Kepemimpinan H. Bao Umbara Wujudkan Kepedulian Sosial di Desa Karangsari
Kepala Desa Karangsari H. Bao Umbara menegaskan komitmen untuk kesejahteraan warga, dengan pengelolaan transparan bantuan sosial termasuk lahan pemakaman dan fasilitas umum bagi masyarakat setempat.

Desa Karangsari, 25 April 2026 — Semangat kepedulian dan kebersamaan semakin tumbuh di tengah masyarakat Desa Karangsari, seiring dengan hadirnya berbagai kontribusi sosial yang bermanfaat bagi warga. Di balik keberhasilan pengelolaan bantuan ini, peran Kepala Desa Karangsari H. Bao Umbara menjadi kunci utama, dengan pendekatan humanis dan komitmen untuk selalu hadir untuk kepentingan seluruh warga.
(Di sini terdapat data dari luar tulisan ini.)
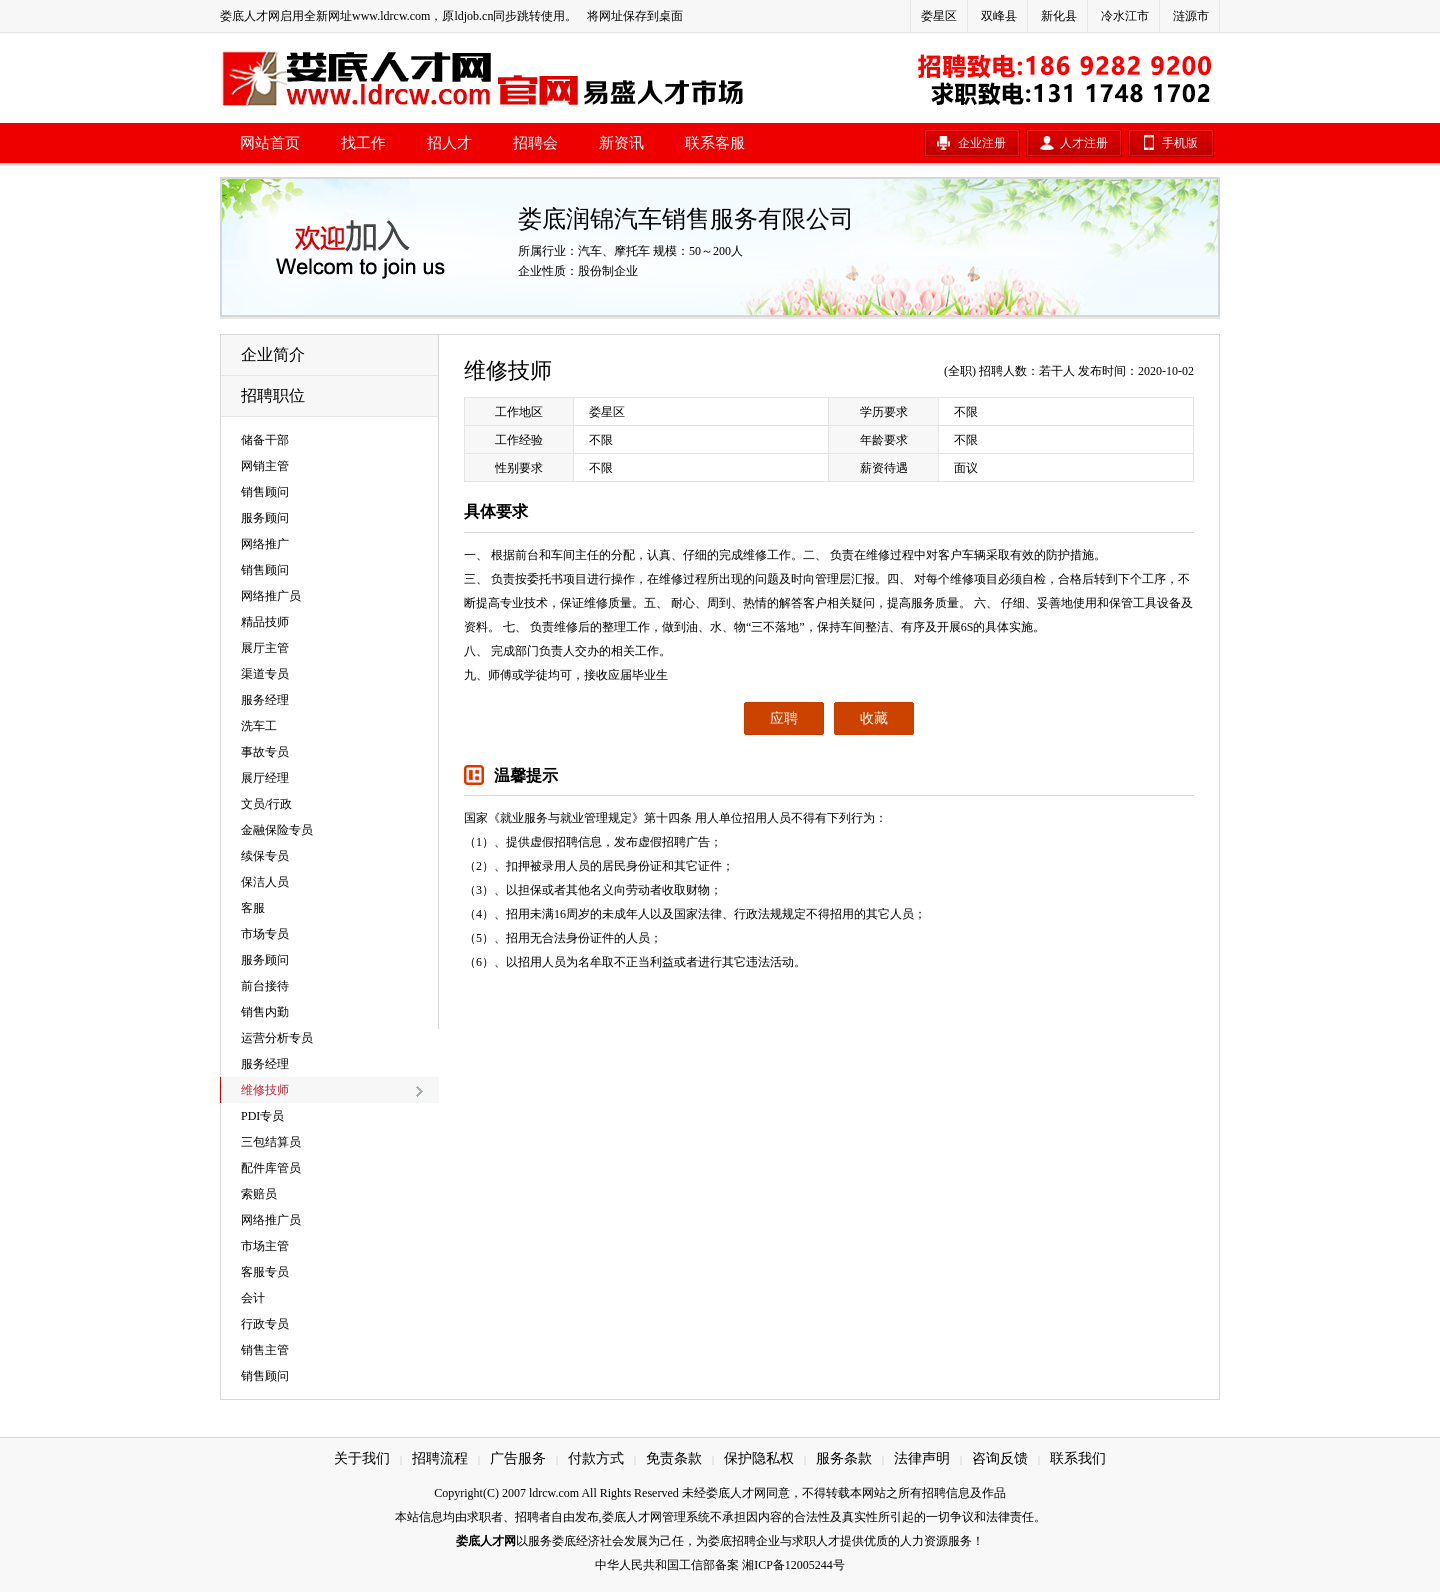 This screenshot has width=1440, height=1592. What do you see at coordinates (999, 16) in the screenshot?
I see `双峰县` at bounding box center [999, 16].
Kontribusi Sosial untuk Kebutuhan Dasar Masyarakat
Salah satu kontribusi terbesar adalah pemasukan lahan pemakaman yang diwakafkan oleh Pieter Tanuri. Lahan ini tersebar di tiga wilayah dusun dengan ukuran yang berbeda:
- Dusun 1: 700 meter persegi
- Dusun 2: 700 meter persegi
- Dusun 3: 1.080 meter persegi
Kehadiran Tempat Pemakaman Umum (TPU) ini menjadi solusi konkret atas kebutuhan masyarakat yang selama ini cukup mendesak. Selain lahan pemakaman, bantuan juga diberikan dalam bentuk kendaraan operasional yang akan mendukung aktivitas sosial dan pendidikan warga. Sektor keagamaan juga turut mendapat perhatian, dengan dukungan pembangunan masjid dan mushola untuk memperkuat nilai spiritual dan kebersamaan di tengah masyarakat.
Kepala Desa H. Bao Umbara menegaskan bahwa lahan wakaf yang diberikan merupakan amanah besar yang harus dijaga dan dimanfaatkan sebaik-baiknya untuk kepentingan masyarakat. Ia menekankan bahwa bantuan ini bukan sekadar pemberian semata, tetapi wujud kepedulian yang harus dijaga bersama.
"Ini bukan sekadar bantuan, tetapi wujud kepedulian yang harus kita rawat bersama. Pemerintah desa hadir untuk memastikan bahwa setiap manfaatnya benar-benar dirasakan oleh masyarakat," ujarnya dengan penuh tanggung jawab.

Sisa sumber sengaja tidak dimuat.